Pallier les retards dans les litiges commerciaux
Il existe des retards considérables, sans doute inacceptables, dans le traitement et la résolution de différends dans les tribunaux canadiens. Les entreprises ne devraient pas avoir à attendre aussi longtemps qu’elles le font à l’heure actuelle pour obtenir le règlement de leurs différends. Ce n’est pas nécessaire. De tribunaux d’arbitrage très compétents et accessibles sont mis à leur disposition. Les tribunaux judiciaires doivent offrir un mécanisme efficace pour encourager et aider les parties à envisager sérieusement le recours à l’arbitrage. Sans une telle incitation proactive et réfléchie de juges, les différends s’éternisent. Grâce à l’arbitrage encadré par le tribunal, celui-ci peut amener les parties à envisager l’arbitrage et, si elles sont d’accord, les aider à mettre en œuvre le changement.
Le rôle commercial de Toronto, qui éprouve moins de retards dans le traitement de litiges commerciaux que de nombreux autres tribunaux au Canada, déclare (dans A Year in Review, juillet 2022) que l’attente d’une date de procès se situe à un an, à partir de la date d’octroi d’une date (à noter qu’il ne s’agit pas du début de l’affaire). Contrairement à l’arbitrage, la norme ne consiste pas à établir une date d’audition sur le fond au début d’une affaire portée devant le rôle commercial.

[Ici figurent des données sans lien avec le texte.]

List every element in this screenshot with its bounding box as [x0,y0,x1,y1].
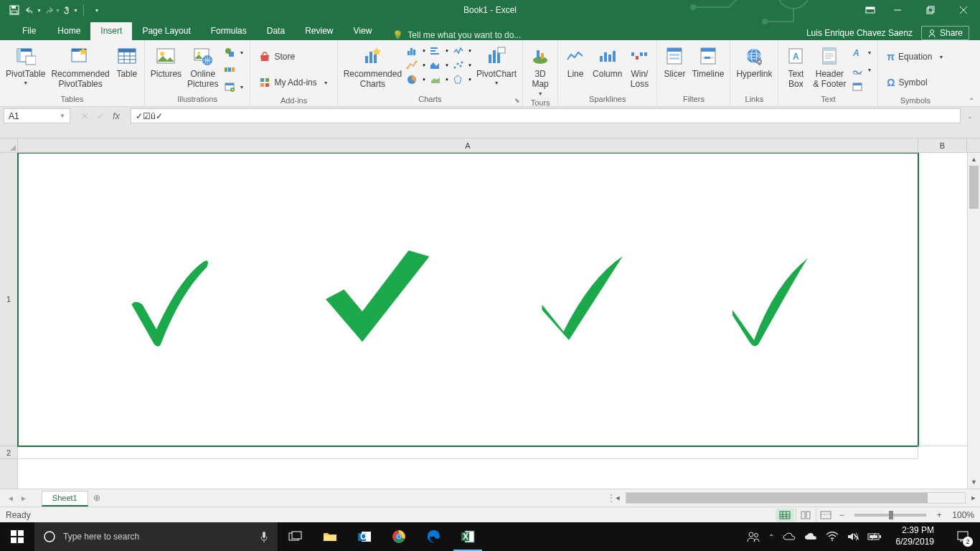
user-name[interactable]: Luis Enrique Chavez Saenz [806,28,913,38]
shapes-button[interactable]: ▼ [221,44,247,60]
cancel-formula-button[interactable]: ✕ [77,110,92,123]
tab-home[interactable]: Home [47,22,90,40]
undo-button[interactable]: ▼ [24,1,42,19]
edge-button[interactable] [416,522,451,551]
excel-button[interactable]: X [451,522,485,551]
enter-formula-button[interactable]: ✓ [93,110,108,123]
microphone-icon[interactable] [259,530,269,543]
column-header-a[interactable]: A [18,138,918,152]
outlook-button[interactable]: O [347,522,382,551]
collapse-ribbon-button[interactable]: ⌃ [969,97,974,105]
sparkline-winloss-button[interactable]: Win/ Loss [625,43,654,91]
scroll-down-button[interactable]: ▼ [968,476,980,489]
horizontal-scrollbar[interactable] [626,492,966,504]
wifi-icon[interactable] [826,532,839,542]
3d-map-button[interactable]: 3D Map▼ [526,43,555,98]
save-button[interactable] [6,1,23,19]
tell-me-search[interactable]: 💡 Tell me what you want to do... [392,30,521,40]
tab-page-layout[interactable]: Page Layout [132,22,200,40]
cell-b1[interactable] [918,153,967,446]
area-chart-button[interactable]: ▼ [429,59,449,72]
hyperlink-button[interactable]: Hyperlink [733,43,775,80]
zoom-in-button[interactable]: + [933,510,945,520]
tab-view[interactable]: View [344,22,382,40]
pivotchart-button[interactable]: PivotChart▼ [473,43,519,88]
redo-button[interactable]: ▼ [43,1,60,19]
people-icon[interactable] [747,530,760,543]
formula-input[interactable]: ✓☑ü✓ [131,108,961,123]
slicer-button[interactable]: Slicer [660,43,689,80]
timeline-button[interactable]: Timeline [689,43,727,80]
symbol-button[interactable]: Ω Symbol [884,75,946,90]
taskbar-search[interactable]: Type here to search [34,522,278,551]
notification-button[interactable]: 2 [948,522,977,551]
sheet-tab-sheet1[interactable]: Sheet1 [42,491,88,507]
cell-a1[interactable] [18,153,918,446]
header-footer-button[interactable]: Header & Footer [810,43,849,91]
signature-line-button[interactable]: ▼ [849,62,875,77]
pie-chart-button[interactable]: ▼ [406,73,426,86]
hscroll-right-button[interactable]: ► [967,491,980,504]
zoom-out-button[interactable]: − [836,510,847,520]
tray-chevron-icon[interactable]: ⌃ [768,533,774,541]
tab-formulas[interactable]: Formulas [201,22,257,40]
insert-function-button[interactable]: fx [109,110,123,123]
normal-view-button[interactable] [776,509,794,522]
equation-button[interactable]: π Equation ▼ [884,49,946,65]
charts-dialog-launcher[interactable]: ⬊ [514,97,520,104]
bar-chart-button[interactable]: ▼ [429,44,449,57]
recommended-pivottables-button[interactable]: Recommended PivotTables [48,43,112,91]
onedrive-icon[interactable] [804,532,817,541]
row-header-1[interactable]: 1 [0,153,17,446]
zoom-slider[interactable] [854,514,926,517]
scatter-chart-button[interactable]: ▼ [452,59,472,72]
zoom-level[interactable]: 100% [952,510,974,520]
hscroll-left-button[interactable]: ◄ [611,491,624,504]
recommended-charts-button[interactable]: Recommended Charts [341,43,405,91]
volume-icon[interactable] [847,532,859,542]
smartart-button[interactable] [221,62,247,77]
my-addins-button[interactable]: My Add-ins ▼ [256,75,331,90]
tab-review[interactable]: Review [295,22,343,40]
sparkline-line-button[interactable]: Line [561,43,590,80]
start-button[interactable] [0,522,34,551]
touch-mode-button[interactable]: ▼ [62,1,79,19]
ribbon-display-button[interactable] [859,0,881,20]
cells-area[interactable] [18,153,967,489]
taskbar-clock[interactable]: 2:39 PM 6/29/2019 [890,525,940,547]
tab-data[interactable]: Data [257,22,295,40]
stock-chart-button[interactable]: ▼ [452,44,472,57]
expand-formula-bar-button[interactable]: ⌄ [963,113,976,120]
battery-icon[interactable] [867,532,882,541]
vertical-scrollbar[interactable]: ▲ ▼ [967,153,980,489]
minimize-button[interactable] [881,0,914,20]
file-explorer-button[interactable] [313,522,347,551]
share-button[interactable]: Share [921,26,969,40]
select-all-button[interactable] [0,138,18,152]
page-break-view-button[interactable] [816,509,834,522]
scroll-up-button[interactable]: ▲ [968,153,980,166]
chrome-button[interactable] [382,522,416,551]
name-box[interactable]: A1 ▼ [4,108,70,123]
object-button[interactable] [849,79,875,95]
surface-chart-button[interactable]: ▼ [429,73,449,86]
sheet-nav-buttons[interactable]: ◄► [0,494,34,502]
line-chart-button[interactable]: ▼ [406,59,426,72]
wordart-button[interactable]: A▼ [849,44,875,60]
onedrive-icon[interactable] [783,532,796,541]
store-button[interactable]: Store [256,49,331,65]
column-chart-button[interactable]: ▼ [406,44,426,57]
sparkline-column-button[interactable]: Column [590,43,625,80]
task-view-button[interactable] [278,522,313,551]
qat-customize[interactable]: ▾ [88,1,105,19]
radar-chart-button[interactable]: ▼ [452,73,472,86]
cell-a2[interactable] [18,446,918,459]
hscroll-thumb[interactable] [626,493,928,503]
column-header-b[interactable]: B [918,138,967,152]
tab-file[interactable]: File [11,22,47,40]
row-header-2[interactable]: 2 [0,446,17,459]
maximize-button[interactable] [914,0,947,20]
table-button[interactable]: Table [113,43,141,80]
screenshot-button[interactable]: ▼ [221,79,247,95]
tab-insert[interactable]: Insert [90,22,132,40]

De plus, selon cette déclaration, bien que les urgences soient traitées en temps opportun, l’attente en cas de requête ou demande longue se situe à 16 à 20 semaines, et à 8 à 12 semaines pour les requêtes régulières et les demandes courtes.
Ces délais répondent-ils aux besoins en matière de résolution de conflits des entreprises canadiennes, en 2022?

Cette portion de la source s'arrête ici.